**Description of the task**. Beginning with the line where "Copy page (87, 52)" appears, retype every remaining line of the data below, both the first and last included.

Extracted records
▼

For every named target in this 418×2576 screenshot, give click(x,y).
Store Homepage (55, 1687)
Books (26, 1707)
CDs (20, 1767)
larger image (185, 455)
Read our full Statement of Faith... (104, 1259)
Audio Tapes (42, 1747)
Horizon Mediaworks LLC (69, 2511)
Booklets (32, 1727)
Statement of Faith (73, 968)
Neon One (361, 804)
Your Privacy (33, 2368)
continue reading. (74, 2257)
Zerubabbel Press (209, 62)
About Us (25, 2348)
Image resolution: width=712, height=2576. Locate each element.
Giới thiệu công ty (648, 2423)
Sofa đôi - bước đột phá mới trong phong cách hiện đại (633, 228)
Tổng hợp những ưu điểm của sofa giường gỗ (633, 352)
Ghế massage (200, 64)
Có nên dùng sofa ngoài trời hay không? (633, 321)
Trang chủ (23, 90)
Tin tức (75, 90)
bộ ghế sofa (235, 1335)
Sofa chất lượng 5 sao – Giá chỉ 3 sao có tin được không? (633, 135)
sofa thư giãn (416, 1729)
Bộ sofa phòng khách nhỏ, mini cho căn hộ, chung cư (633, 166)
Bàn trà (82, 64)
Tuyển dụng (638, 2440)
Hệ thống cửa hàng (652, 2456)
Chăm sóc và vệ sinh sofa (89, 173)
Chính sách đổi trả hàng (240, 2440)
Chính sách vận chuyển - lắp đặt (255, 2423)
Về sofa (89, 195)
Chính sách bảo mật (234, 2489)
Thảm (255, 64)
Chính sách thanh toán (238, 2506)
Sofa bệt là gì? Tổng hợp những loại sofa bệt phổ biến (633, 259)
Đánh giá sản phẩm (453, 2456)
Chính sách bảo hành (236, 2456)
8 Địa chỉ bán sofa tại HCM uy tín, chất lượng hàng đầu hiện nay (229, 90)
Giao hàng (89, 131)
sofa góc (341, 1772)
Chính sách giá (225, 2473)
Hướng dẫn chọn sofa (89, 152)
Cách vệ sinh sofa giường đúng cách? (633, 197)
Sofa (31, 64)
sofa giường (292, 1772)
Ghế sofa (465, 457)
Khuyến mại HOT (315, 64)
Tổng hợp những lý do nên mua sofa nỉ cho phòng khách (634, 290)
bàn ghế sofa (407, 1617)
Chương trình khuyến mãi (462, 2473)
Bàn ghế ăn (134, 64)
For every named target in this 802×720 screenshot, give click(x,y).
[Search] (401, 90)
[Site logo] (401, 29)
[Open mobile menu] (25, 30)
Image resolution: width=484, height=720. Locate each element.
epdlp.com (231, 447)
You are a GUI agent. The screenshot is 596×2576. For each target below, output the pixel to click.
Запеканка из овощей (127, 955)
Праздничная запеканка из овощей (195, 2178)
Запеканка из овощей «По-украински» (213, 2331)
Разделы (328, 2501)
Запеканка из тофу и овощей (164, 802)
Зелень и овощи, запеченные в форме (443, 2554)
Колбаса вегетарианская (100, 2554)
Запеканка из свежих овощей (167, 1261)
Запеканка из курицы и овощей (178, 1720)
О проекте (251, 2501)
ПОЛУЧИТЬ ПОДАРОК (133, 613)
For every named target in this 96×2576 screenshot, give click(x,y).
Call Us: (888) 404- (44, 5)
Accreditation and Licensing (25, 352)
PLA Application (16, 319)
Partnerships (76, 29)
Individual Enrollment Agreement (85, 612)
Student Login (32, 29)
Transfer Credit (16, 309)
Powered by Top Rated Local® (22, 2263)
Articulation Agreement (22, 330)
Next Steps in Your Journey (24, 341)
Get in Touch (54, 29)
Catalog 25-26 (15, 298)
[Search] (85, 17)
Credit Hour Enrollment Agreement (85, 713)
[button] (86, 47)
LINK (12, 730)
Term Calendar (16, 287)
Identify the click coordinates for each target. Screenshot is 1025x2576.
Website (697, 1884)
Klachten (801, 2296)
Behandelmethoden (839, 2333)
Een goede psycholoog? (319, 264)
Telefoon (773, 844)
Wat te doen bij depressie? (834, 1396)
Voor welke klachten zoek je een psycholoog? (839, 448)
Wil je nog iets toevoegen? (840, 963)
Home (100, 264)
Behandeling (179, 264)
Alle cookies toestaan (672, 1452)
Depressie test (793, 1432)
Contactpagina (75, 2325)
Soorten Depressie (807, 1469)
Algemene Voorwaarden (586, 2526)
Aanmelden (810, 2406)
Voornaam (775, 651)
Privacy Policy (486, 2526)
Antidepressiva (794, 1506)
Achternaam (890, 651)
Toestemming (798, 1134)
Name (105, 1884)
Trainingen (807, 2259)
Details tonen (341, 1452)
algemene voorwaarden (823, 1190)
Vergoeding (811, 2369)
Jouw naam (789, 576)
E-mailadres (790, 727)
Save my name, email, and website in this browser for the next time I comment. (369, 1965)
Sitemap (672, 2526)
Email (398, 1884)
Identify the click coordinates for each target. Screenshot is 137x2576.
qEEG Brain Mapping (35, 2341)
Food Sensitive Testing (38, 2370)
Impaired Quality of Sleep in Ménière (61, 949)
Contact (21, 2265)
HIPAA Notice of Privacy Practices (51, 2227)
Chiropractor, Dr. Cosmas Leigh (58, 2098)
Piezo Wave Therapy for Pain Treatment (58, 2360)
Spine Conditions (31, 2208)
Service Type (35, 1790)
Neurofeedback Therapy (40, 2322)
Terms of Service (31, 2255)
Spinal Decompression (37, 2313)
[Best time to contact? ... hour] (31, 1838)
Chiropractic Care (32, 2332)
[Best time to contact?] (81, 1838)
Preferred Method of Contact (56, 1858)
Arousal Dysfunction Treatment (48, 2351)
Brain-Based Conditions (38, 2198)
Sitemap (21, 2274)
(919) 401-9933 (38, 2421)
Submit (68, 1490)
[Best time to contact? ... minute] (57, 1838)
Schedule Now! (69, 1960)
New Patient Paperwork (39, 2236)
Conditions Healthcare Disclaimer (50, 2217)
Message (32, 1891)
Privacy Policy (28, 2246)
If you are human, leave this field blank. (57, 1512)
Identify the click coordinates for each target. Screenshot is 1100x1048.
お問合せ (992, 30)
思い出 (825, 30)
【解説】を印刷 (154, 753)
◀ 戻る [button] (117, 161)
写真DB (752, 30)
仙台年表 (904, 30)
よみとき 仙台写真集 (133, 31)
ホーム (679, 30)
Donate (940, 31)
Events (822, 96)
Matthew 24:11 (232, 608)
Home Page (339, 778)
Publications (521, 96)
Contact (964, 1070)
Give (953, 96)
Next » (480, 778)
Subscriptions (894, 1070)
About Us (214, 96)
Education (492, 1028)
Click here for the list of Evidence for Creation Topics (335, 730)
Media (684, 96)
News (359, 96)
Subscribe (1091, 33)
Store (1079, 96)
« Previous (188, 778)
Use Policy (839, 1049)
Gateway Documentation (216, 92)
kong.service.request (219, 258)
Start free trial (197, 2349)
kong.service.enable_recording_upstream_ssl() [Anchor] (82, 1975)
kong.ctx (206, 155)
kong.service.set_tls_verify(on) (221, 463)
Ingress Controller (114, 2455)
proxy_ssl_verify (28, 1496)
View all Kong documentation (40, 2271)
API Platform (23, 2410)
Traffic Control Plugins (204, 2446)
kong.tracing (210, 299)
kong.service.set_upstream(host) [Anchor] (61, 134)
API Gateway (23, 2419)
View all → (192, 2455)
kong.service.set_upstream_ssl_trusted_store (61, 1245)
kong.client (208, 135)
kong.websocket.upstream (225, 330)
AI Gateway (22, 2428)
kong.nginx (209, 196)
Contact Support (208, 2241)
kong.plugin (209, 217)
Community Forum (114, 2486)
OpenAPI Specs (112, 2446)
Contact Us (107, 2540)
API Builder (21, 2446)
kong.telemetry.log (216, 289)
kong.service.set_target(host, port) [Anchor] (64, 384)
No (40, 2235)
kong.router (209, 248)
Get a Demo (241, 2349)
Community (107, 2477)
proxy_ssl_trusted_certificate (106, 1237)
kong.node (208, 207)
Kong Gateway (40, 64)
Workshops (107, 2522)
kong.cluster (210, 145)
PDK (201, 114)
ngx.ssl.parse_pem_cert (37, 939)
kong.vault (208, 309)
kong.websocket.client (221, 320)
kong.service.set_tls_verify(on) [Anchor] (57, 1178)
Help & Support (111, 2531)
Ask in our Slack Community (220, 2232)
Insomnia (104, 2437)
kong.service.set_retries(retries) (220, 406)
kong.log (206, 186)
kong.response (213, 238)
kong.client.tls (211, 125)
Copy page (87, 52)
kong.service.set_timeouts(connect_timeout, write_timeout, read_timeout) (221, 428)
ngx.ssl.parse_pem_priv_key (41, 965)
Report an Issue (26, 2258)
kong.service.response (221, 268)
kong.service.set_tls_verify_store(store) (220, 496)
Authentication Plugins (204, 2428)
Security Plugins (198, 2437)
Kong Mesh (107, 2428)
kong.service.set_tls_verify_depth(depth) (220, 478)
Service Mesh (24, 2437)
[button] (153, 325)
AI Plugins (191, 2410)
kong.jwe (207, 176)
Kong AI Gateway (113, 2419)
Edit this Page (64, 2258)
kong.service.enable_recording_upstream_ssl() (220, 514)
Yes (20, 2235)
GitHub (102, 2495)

▲

**Answer area**.
Copy page (87, 52)
kong.service.set_timeouts(connect_timeout, write_timeout, read_timeout) (221, 428)
ngx.ssl.parse_pem_priv_key (41, 965)
Report an Issue (26, 2258)
kong.service.response (221, 268)
kong.service.set_tls_verify_store(store) (220, 496)
Authentication Plugins (204, 2428)
Security Plugins (198, 2437)
Kong Mesh (107, 2428)
kong.service.set_tls_verify_depth(depth) (220, 478)
Service Mesh (24, 2437)
[button] (153, 325)
AI Plugins (191, 2410)
kong.jwe (207, 176)
Kong AI Gateway (113, 2419)
Edit this Page (64, 2258)
kong.service.enable_recording_upstream_ssl() (220, 514)
Yes (20, 2235)
GitHub (102, 2495)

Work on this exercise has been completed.